*TASK OBJECTIVE:* Copy every entry below exactly as it appears, leaving out the images.
*** INFORMATION SHOWN ***
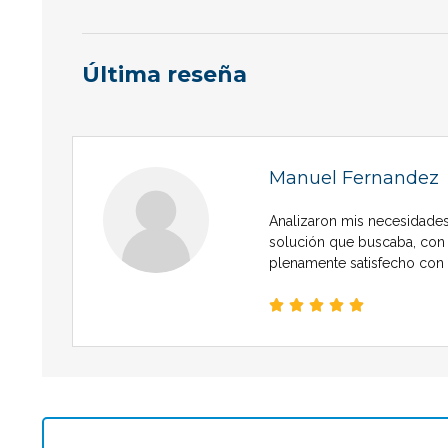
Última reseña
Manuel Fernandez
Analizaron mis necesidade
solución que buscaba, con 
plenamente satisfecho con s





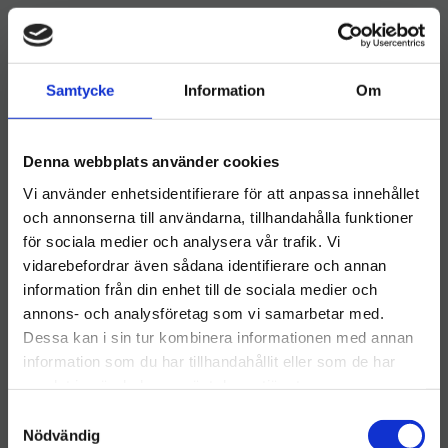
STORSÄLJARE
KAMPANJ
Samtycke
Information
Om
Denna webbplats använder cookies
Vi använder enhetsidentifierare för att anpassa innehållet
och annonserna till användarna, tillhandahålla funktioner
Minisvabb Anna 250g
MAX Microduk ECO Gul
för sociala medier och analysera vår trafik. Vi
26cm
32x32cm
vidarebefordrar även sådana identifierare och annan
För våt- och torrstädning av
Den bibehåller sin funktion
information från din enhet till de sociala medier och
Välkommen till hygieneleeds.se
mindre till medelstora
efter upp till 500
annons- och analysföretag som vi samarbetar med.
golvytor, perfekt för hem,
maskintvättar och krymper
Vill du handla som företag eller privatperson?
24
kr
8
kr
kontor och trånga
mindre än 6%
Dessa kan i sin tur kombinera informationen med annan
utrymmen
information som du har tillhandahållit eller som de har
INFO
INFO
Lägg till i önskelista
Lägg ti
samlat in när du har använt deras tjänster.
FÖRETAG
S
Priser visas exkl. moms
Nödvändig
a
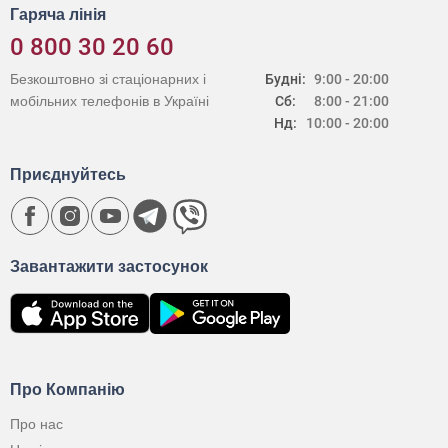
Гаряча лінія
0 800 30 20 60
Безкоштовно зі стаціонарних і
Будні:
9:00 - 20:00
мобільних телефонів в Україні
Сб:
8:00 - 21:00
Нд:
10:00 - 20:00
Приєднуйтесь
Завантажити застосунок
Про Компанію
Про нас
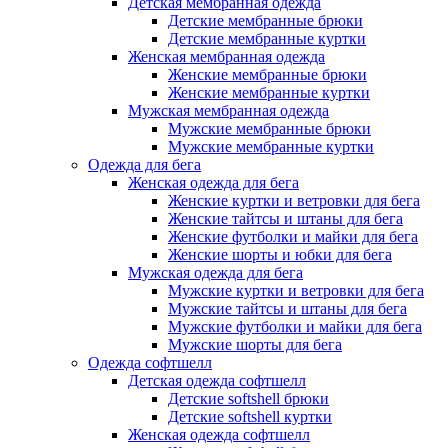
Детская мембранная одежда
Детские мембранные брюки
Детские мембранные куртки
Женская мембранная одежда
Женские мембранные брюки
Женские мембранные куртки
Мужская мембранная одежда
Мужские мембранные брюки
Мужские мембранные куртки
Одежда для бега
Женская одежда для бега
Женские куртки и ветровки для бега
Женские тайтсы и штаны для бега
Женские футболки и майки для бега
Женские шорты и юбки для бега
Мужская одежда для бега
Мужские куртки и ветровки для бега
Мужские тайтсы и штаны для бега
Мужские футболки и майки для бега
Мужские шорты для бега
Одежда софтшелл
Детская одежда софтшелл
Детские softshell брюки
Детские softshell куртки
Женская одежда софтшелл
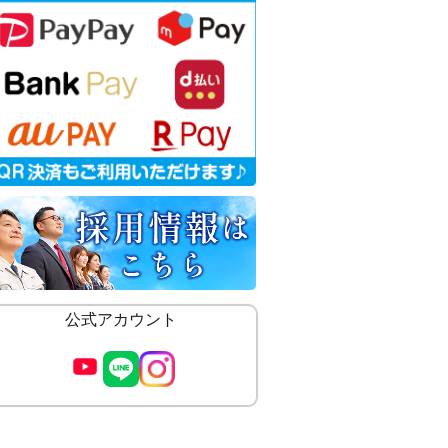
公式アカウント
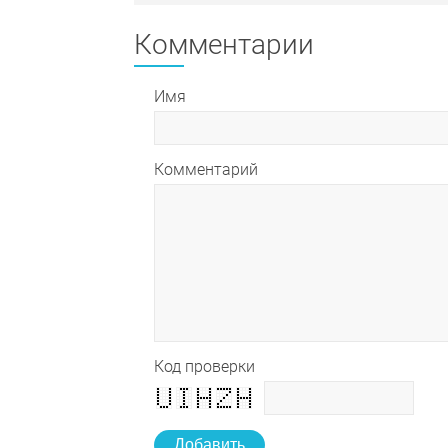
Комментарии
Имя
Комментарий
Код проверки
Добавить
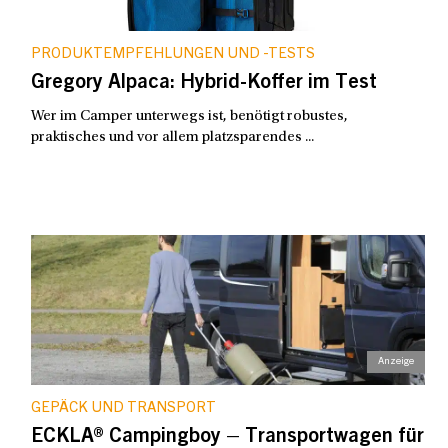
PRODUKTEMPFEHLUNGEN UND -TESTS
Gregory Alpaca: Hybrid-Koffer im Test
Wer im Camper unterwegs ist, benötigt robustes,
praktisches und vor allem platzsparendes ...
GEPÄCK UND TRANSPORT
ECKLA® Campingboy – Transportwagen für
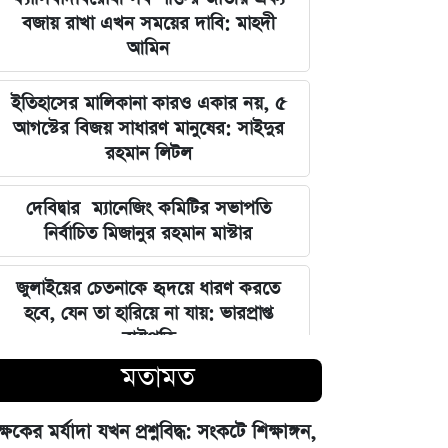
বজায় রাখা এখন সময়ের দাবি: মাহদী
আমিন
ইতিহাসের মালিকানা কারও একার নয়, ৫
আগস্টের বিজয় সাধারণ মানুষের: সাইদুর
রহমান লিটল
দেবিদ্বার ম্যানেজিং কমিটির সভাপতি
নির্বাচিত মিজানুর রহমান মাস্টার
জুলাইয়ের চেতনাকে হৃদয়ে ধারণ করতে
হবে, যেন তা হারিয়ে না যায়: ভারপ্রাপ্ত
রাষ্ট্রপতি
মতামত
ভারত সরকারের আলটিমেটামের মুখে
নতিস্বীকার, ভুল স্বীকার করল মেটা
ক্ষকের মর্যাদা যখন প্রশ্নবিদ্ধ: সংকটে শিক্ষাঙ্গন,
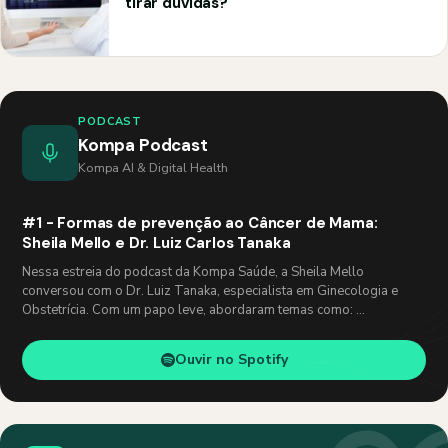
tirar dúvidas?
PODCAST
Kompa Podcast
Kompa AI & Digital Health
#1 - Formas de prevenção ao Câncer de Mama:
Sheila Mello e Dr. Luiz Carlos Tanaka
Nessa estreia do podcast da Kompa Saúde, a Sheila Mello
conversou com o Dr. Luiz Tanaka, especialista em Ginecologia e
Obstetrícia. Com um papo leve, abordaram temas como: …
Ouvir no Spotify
*** End of INFORMATION SHOWN ***
*WRITTEN RESPONSE:*
Última reseña
Manuel Fernandez
Analizaron mis necesidade
solución que buscaba, con 
plenamente satisfecho con s





STORSÄLJARE
KAMPANJ
Samtycke
Information
Om
Denna webbplats använder cookies
Vi använder enhetsidentifierare för att anpassa innehållet
och annonserna till användarna, tillhandahålla funktioner
Minisvabb Anna 250g
MAX Microduk ECO Gul
för sociala medier och analysera vår trafik. Vi
26cm
32x32cm
vidarebefordrar även sådana identifierare och annan
För våt- och torrstädning av
Den bibehåller sin funktion
information från din enhet till de sociala medier och
Välkommen till hygieneleeds.se
mindre till medelstora
efter upp till 500
annons- och analysföretag som vi samarbetar med.
golvytor, perfekt för hem,
maskintvättar och krymper
Vill du handla som företag eller privatperson?
24
kr
8
kr
kontor och trånga
mindre än 6%
Dessa kan i sin tur kombinera informationen med annan
utrymmen
information som du har tillhandahållit eller som de har
INFO
INFO
Lägg till i önskelista
Lägg ti
samlat in när du har använt deras tjänster.
FÖRETAG
S
Priser visas exkl. moms
Nödvändig
a
Гаряча лінія
0 800 30 20 60
Безкоштовно зі стаціонарних і
Будні:
9:00 - 20:00
мобільних телефонів в Україні
Сб:
8:00 - 21:00
Нд:
10:00 - 20:00
Приєднуйтесь
Завантажити застосунок
Про Компанію
Про нас
Детская мембранная одежда
Детские мембранные брюки
Детские мембранные куртки
Женская мембранная одежда
Женские мембранные брюки
Женские мембранные куртки
Мужская мембранная одежда
Мужские мембранные брюки
Мужские мембранные куртки
Одежда для бега
Женская одежда для бега
Женские куртки и ветровки для бега
Женские тайтсы и штаны для бега
Женские футболки и майки для бега
Женские шорты и юбки для бега
Мужская одежда для бега
Мужские куртки и ветровки для бега
Мужские тайтсы и штаны для бега
Мужские футболки и майки для бега
Мужские шорты для бега
Одежда софтшелл
Детская одежда софтшелл
Детские softshell брюки
Детские softshell куртки
Женская одежда софтшелл
公式アカウント
Комментарии
Имя
Комментарий
Код проверки
Добавить
PRODUKTEMPFEHLUNGEN UND -TESTS
Gregory Alpaca: Hybrid-Koffer im Test
Wer im Camper unterwegs ist, benötigt robustes,
praktisches und vor allem platzsparendes ...
GEPÄCK UND TRANSPORT
ECKLA® Campingboy – Transportwagen für
বজায় রাখা এখন সময়ের দাবি: মাহদী
আমিন
ইতিহাসের মালিকানা কারও একার নয়, ৫
আগস্টের বিজয় সাধারণ মানুষের: সাইদুর
রহমান লিটল
দেবিদ্বার ম্যানেজিং কমিটির সভাপতি
নির্বাচিত মিজানুর রহমান মাস্টার
জুলাইয়ের চেতনাকে হৃদয়ে ধারণ করতে
হবে, যেন তা হারিয়ে না যায়: ভারপ্রাপ্ত
রাষ্ট্রপতি
মতামত
ভারত সরকারের আলটিমেটামের মুখে
নতিস্বীকার, ভুল স্বীকার করল মেটা
ক্ষকের মর্যাদা যখন প্রশ্নবিদ্ধ: সংকটে শিক্ষাঙ্গন,
tirar dúvidas?
PODCAST
Kompa Podcast
Kompa AI & Digital Health
#1 - Formas de prevenção ao Câncer de Mama:
Sheila Mello e Dr. Luiz Carlos Tanaka
Nessa estreia do podcast da Kompa Saúde, a Sheila Mello
conversou com o Dr. Luiz Tanaka, especialista em Ginecologia e
Obstetrícia. Com um papo leve, abordaram temas como: …
Ouvir no Spotify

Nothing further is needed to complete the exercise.